Devon and homeopathy calling it quits


There’s one bit of cheery news – an NHS “homeopathic outreach clinic” in Devon is closing because of falling demand.

But why did such a clinic ever exist in the first place? Homeopathy isn’t a thing. The NHS doesn’t have outreach clinics that do bloodletting, does it? Or exorcisms? Or treatment for an excess of black bile?

Patients who use the centre for treatments for conditions including rheumatism and allergies have reacted angrily to the news.

The trust said patients would be offered continued care in Bristol.

Greta Rankin, from Willand, is one of the patients against the closure.

She said: “They will lose all that personalised expertise. The approach of the homeopathic doctors is completely different. If I want to continue I will have to go all the way to Bristol.”

Expertise in what? How can you have expertise in homeopathy? You can’t overdose on homeopathic remedies (unless you take so much that the water kills you). That’s because there’s nothing in them to overdose on, so how can there be expertise? There can’t.

It makes no sense for the NHS to pay for homeopathy.

Detractors such as Keir Liddle of Edinburgh Skeptics say homeopathy is “against all the laws of physics and chemistry” because the initial ingredients are so diluted that all that is left is a “memory” in the water.

The British Medical Association, which represents doctors, believes there should be no further NHS funding for homeopathy, saying it is concerned that scarce resources are being spent on a treatment with “no scientific evidence base to support its use”.

I think the BBC’s Steven Brocklehurst must have misunderstood Keir Liddle. It’s homeopaths who claim there’s a “memory” left in the water; “detractors” think that claim is risible.

He gives Keir the last word though, and that’s clearer.

However, Mr Liddle, chair of the Edinburgh Skeptics, a society which promotes “science, reason and independent thinking”, says homeopathy is “not effective and not efficient, which is at odds with the NHS health care strategy”.

He says: “A substance with nothing in it cannot possibly meet those demands.

“Apart from that, it is unethical for a health care service to prescribe something they know is nothing better than a placebo because that means GPs are put in a position where they end up lying to patients, which is a position which is untenable ethically and morally, in our opinion.

“Where applicable the treatments offered to patients in the health service should be evidence-based. They should be proved to be safe and effective in order that we are not wasting money treating people with things that don’t work.”

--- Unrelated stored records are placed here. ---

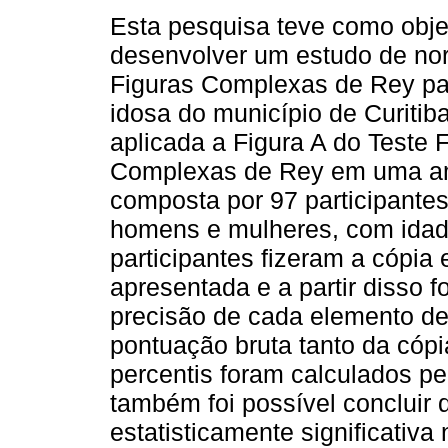
Esta pesquisa teve como obje
desenvolver um estudo de no
Figuras Complexas de Rey pa
idosa do município de Curitiba
aplicada a Figura A do Teste 
Complexas de Rey em uma a
composta por 97 participantes
homens e mulheres, com idade
participantes fizeram a cópia
apresentada e a partir disso f
precisão de cada elemento d
pontuação bruta tanto da cóp
percentis foram calculados p
também foi possível concluir
estatisticamente significativ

We’re talking about “a substance with nothing in it.” Not even a memory.

 

Comments

  1. Rodney Nelson says

    all that is left is a “memory” in the water.

    Does water forget about all the poo that’s been dumped in it?

  2. jnorris says

    Greta Rankin, from Willand, is one of the patients against the closure.
    She said: “They will lose all that personalised expertise. The approach of the homeopathic doctors is completely different. “

    And that’s the secret to the homeopathic con. The practitioner gains the trust of the mark patient by actually listening while the patient rants about the telly, the grandkids not visiting, the price of bread, and any and all things. The patient feels better having vented and gives full credit to the shot of water the insurance company paid for.

  3. Brigadista says

    the shot of water the insurance company paid for

    If this is the NHS, that’s the shot of water the TAXPAYER paid for.

  4. says

    … or treatment for an excess of black bile?

    I think I might have that… Does it ever manifest as a sort of flaring of nostrils and muttering under one’s breath thing particularly noticeable in pharmacy aisles full of homeopathic woo?

    … seriously, I’d boycott the pharmacies that sell that crap. Except that now they all seem to.

    (/It’s probably all planned, come to think of it. They drive my blood pressure up this way, and then I need blood pressure medication. Win win for them, anyway.)

  5. says

    I regret to point out that I was not misquoted rather my quote was truncated.

    IIRC I said “all that’s left is the memory of water” and then went on to say that this was risible. The language might have been a bit flowery for them tbh.